The largest period for returns was the week between Christmas Day and New Years Day, in which consumers initiating returns increased 70% on average per day compared with the daily average for Sept. 24-Nov. 29, according to Loop Returns.
While there is always a spike in returns right after the holidays, the increase is even more pronounced for this past holiday season as more consumers shopped online for gifts because of the pandemic, says Loop Returns CEO Jonathan Poma.
Another reason for the increase in returns in 2020 could be an increase in “bracketing,” which is buying multiple versions of the same item—often apparel—trying it out at home and then returning the ones that don’t work, according to a recent survey of 1,161 U.S. consumers who had returned at least one online purchase between April-September, 2020. Fulfillment software vendor Narvar Inc. conducted the survey in September 2020.
Consumers’ bracketing increased by 22 percentage points between 2017 and 2020.
Younger and more affluent consumers are more likely to bracket, with 70% of consumers 30 years old and younger say they bracket, and 66% of shoppers with a household income over $100,000 say they bracket.
Bracketing could be common because so many online apparel retailers offer free shipping and free return shipping. Within the Digital Commerce 360 Top 1000, 75.4% of Top 1000 apparel merchants offer free shipping in some capacity, such as with a minimum purchase, and 39.9% offer free return shipping, according to Digital Commerce 360 data.
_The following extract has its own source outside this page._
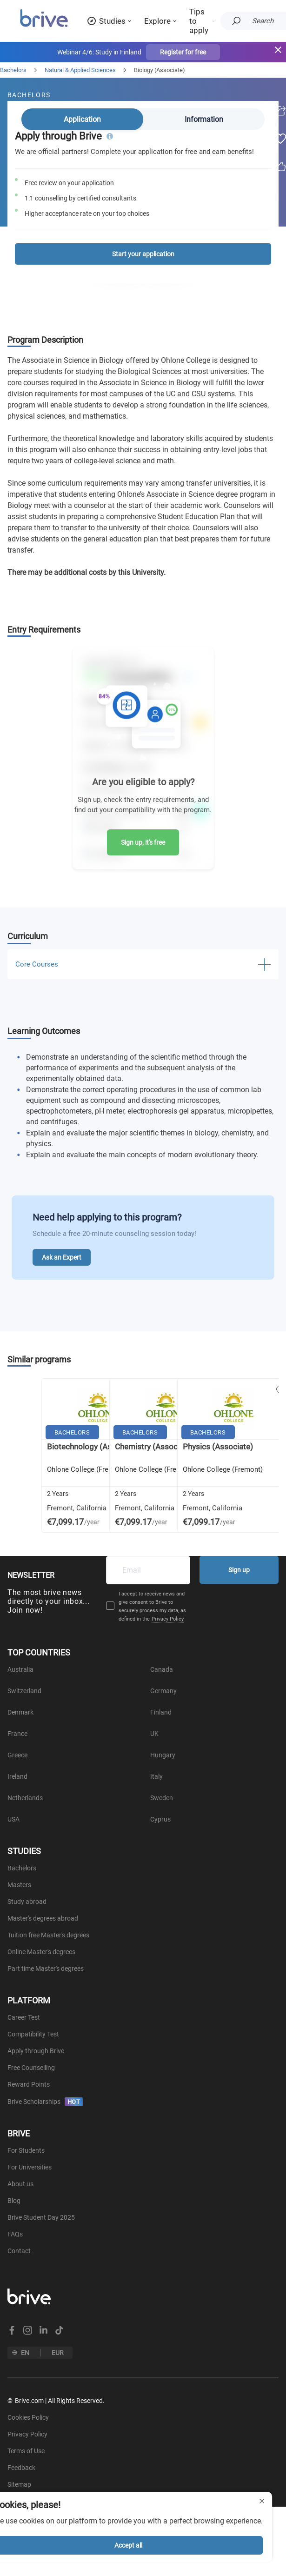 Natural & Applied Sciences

The most common reasons consumers say they bracket now more than previously include:
- 41% have gained (22%) or lost weight (19%) and don’t know their correct clothing size
- 31% say they typically try things on in store but couldn’t because of the pandemic
- 21% are purchasing from new, unfamiliar retailers
Of shoppers who don’t buy multiples, 48% say they don’t because they find it wasteful, 45% say returns are a hassle and 40% cite financial reasons.
A return experience—good or bad—can make a lasting impact on a consumer and her future purchases, according to Narvar. The survey found that 76% of first-time customers to a brand who returned an order and say their return experience was “easy” or “very easy” say they would shop with that retailer again. What’s more, 33% of repeat shoppers who say their return experience was “difficult” or “very difficult” say they would not shop with the retailer again.
Shoppers whose last return was “very easy” gave the following reasons:
- 46% say they were able to drop the return off at a convenient location
- 43% say they were informed when the refund was processed
- 38% say they got an instant refund
- 32% say they received an updated status of the return
In the past year, more consumers have taken advantage of “alternative” drop-off locations, such as at a locker or pharmacy rather than at a shipping carrier such as a UPS or FedEx store. In the survey, 22% say the last return method they used for an online order was at an alternative drop-off location, up from 13% in the 2019 survey. 7% of consumers say they returned an order to a different retail store (such as Kohl’s Corp. store for Amazon.com orders) up from 3% in 2019. Additionally, 63% of consumers say they replaced the item they returned—with 40% replacing it from the same retailer and 23% from a different retailer. 37% say they did not replace the item.